Prompt:
Set down each record below precisely, skipping the pictures.

Provided data:
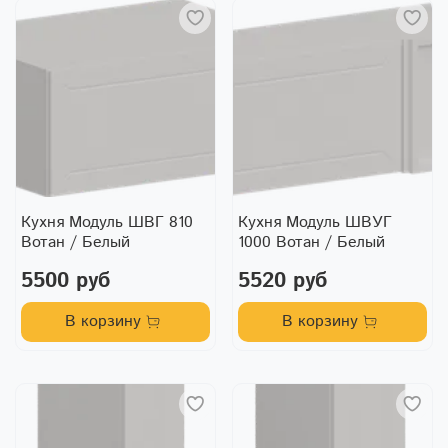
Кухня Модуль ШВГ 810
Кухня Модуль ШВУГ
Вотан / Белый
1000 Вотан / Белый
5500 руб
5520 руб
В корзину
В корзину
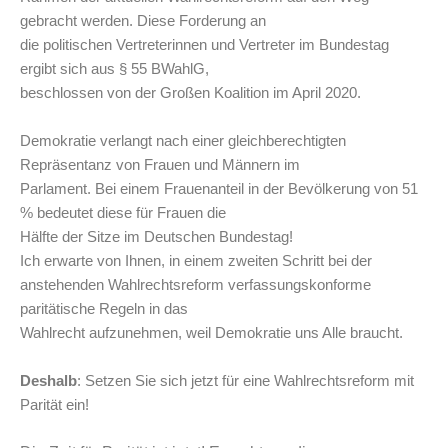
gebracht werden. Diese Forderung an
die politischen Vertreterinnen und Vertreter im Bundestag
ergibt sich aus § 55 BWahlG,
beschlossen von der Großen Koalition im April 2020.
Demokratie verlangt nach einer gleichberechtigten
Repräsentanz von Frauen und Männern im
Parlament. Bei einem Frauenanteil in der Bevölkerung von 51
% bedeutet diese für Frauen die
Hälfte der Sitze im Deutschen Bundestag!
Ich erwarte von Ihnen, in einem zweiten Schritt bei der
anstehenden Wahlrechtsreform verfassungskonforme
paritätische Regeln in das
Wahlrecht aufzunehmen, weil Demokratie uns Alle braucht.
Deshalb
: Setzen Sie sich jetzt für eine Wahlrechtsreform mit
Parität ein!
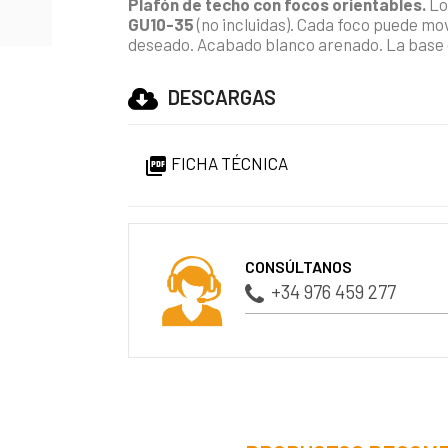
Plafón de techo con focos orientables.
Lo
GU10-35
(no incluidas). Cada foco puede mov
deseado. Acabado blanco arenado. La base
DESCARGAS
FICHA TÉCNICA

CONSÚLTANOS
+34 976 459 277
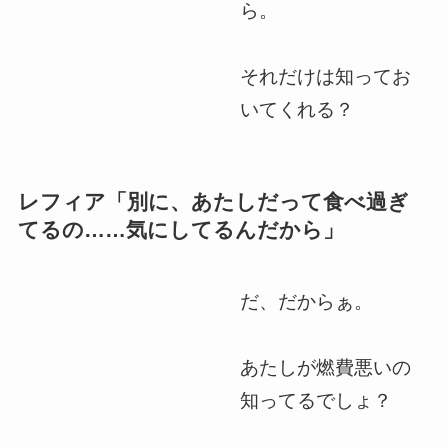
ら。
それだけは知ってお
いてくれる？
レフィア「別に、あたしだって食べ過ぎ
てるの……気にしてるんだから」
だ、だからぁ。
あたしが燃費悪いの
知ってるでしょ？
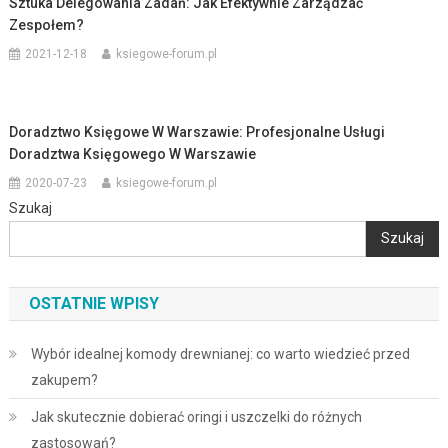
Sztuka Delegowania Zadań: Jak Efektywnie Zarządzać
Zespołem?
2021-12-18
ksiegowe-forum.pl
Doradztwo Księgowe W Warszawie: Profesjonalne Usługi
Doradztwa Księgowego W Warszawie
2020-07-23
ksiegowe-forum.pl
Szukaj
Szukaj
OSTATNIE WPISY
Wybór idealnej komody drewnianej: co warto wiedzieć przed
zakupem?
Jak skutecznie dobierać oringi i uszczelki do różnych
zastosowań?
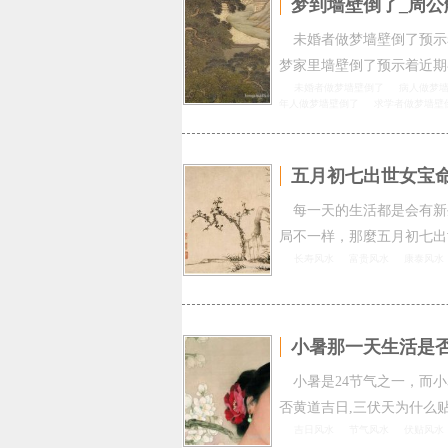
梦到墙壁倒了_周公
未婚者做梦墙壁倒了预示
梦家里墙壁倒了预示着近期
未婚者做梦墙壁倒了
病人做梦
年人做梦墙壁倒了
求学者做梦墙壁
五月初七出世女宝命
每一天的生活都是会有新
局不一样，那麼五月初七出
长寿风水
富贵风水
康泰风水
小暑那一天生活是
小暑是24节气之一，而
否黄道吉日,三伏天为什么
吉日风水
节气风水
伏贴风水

Result:
Кухня Модуль ШВГ 810
Кухня Модуль ШВУГ
Вотан / Белый
1000 Вотан / Белый
5500 руб
5520 руб
В корзину
В корзину
gebracht werden. Diese Forderung an
die politischen Vertreterinnen und Vertreter im Bundestag
ergibt sich aus § 55 BWahlG,
beschlossen von der Großen Koalition im April 2020.
Demokratie verlangt nach einer gleichberechtigten
Repräsentanz von Frauen und Männern im
Parlament. Bei einem Frauenanteil in der Bevölkerung von 51
% bedeutet diese für Frauen die
Hälfte der Sitze im Deutschen Bundestag!
Ich erwarte von Ihnen, in einem zweiten Schritt bei der
anstehenden Wahlrechtsreform verfassungskonforme
paritätische Regeln in das
Wahlrecht aufzunehmen, weil Demokratie uns Alle braucht.
Deshalb
: Setzen Sie sich jetzt für eine Wahlrechtsreform mit
Parität ein!
Plafón de techo con focos orientables.
Lo
GU10-35
(no incluidas). Cada foco puede mov
deseado. Acabado blanco arenado. La base
DESCARGAS
FICHA TÉCNICA

CONSÚLTANOS
+34 976 459 277
ら。
それだけは知ってお
いてくれる？
レフィア「別に、あたしだって食べ過ぎ
てるの……気にしてるんだから」
だ、だからぁ。
あたしが燃費悪いの
知ってるでしょ？
Sztuka Delegowania Zadań: Jak Efektywnie Zarządzać
Zespołem?
2021-12-18
ksiegowe-forum.pl
Doradztwo Księgowe W Warszawie: Profesjonalne Usługi
Doradztwa Księgowego W Warszawie
2020-07-23
ksiegowe-forum.pl
Szukaj
Szukaj
OSTATNIE WPISY
Wybór idealnej komody drewnianej: co warto wiedzieć przed
zakupem?
Jak skutecznie dobierać oringi i uszczelki do różnych
zastosowań?
梦到墙壁倒了_周公
未婚者做梦墙壁倒了预示
梦家里墙壁倒了预示着近期
未婚者做梦墙壁倒了
病人做梦
年人做梦墙壁倒了
求学者做梦墙壁
五月初七出世女宝命
每一天的生活都是会有新
局不一样，那麼五月初七出
长寿风水
富贵风水
康泰风水
小暑那一天生活是
小暑是24节气之一，而
否黄道吉日,三伏天为什么
吉日风水
节气风水
伏贴风水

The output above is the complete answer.